SOURCE DATA:
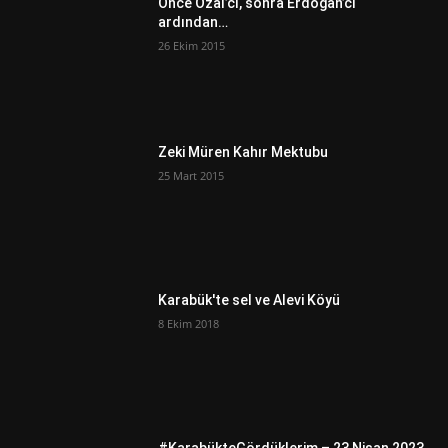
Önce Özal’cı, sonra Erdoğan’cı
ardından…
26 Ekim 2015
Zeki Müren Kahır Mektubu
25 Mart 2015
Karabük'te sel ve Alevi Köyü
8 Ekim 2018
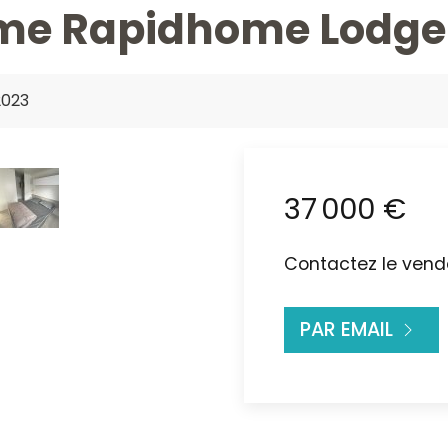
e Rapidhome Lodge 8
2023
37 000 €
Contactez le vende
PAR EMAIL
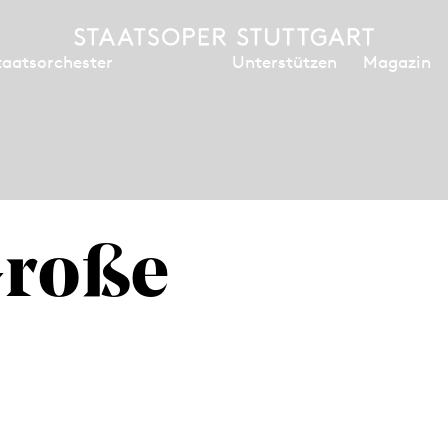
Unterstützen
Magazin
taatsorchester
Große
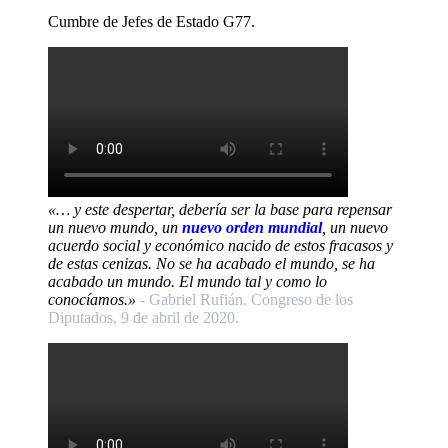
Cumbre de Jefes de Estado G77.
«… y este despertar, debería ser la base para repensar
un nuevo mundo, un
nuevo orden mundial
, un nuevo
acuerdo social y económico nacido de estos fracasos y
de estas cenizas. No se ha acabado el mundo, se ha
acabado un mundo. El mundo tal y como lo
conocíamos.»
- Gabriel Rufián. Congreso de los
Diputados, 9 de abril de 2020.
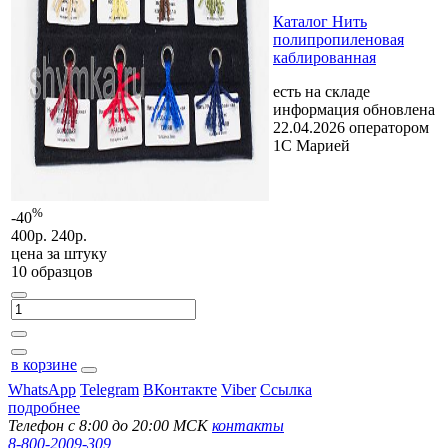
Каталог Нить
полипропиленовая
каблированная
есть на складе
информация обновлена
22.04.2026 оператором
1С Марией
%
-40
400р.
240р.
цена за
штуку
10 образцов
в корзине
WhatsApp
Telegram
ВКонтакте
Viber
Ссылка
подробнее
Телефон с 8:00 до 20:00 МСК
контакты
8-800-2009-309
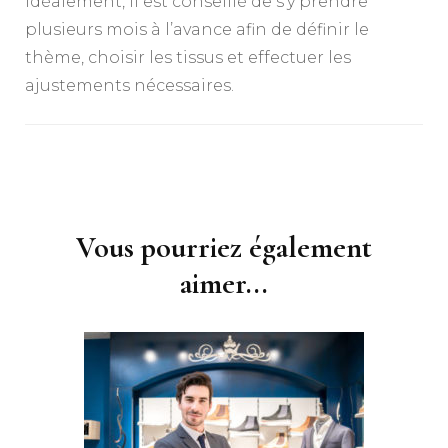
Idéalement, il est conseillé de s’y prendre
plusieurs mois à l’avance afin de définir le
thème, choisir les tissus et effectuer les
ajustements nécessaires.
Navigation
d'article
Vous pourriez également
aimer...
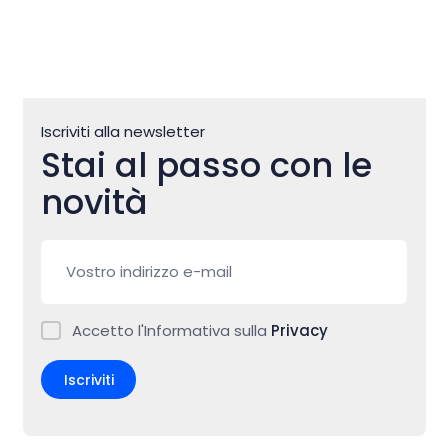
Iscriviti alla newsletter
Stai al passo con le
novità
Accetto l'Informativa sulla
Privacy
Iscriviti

WHAT YOU ARE ASKED TO DO: Output the data exactly as it appears. The pictures do not belong in it.

WRITTEN RESPONSE:
Önce Özal’cı, sonra Erdoğan’cı
ardından…
26 Ekim 2015
Zeki Müren Kahır Mektubu
25 Mart 2015
Karabük'te sel ve Alevi Köyü
8 Ekim 2018
e Rapidhome Lodge 8
2023
37 000 €
Contactez le vende
PAR EMAIL
Unterstützen
Magazin
taatsorchester
Große
Cumbre de Jefes de Estado G77.
«… y este despertar, debería ser la base para repensar
un nuevo mundo, un
nuevo orden mundial
, un nuevo
acuerdo social y económico nacido de estos fracasos y
de estas cenizas. No se ha acabado el mundo, se ha
acabado un mundo. El mundo tal y como lo
conocíamos.»
- Gabriel Rufián. Congreso de los
Diputados, 9 de abril de 2020.
Каталог Нить
полипропиленовая
каблированная
есть на складе
информация обновлена
22.04.2026 оператором
1С Марией
%
-40
400р.
240р.
цена за
штуку
10 образцов
в корзине
WhatsApp
Telegram
ВКонтакте
Viber
Ссылка
подробнее
Телефон с 8:00 до 20:00 МСК
контакты
8-800-2009-309
Idéalement, il est conseillé de s’y prendre
plusieurs mois à l’avance afin de définir le
thème, choisir les tissus et effectuer les
ajustements nécessaires.
Navigation
d'article
Vous pourriez également
aimer...
Iscriviti alla newsletter
Stai al passo con le
novità
Accetto l'Informativa sulla
Privacy
Iscriviti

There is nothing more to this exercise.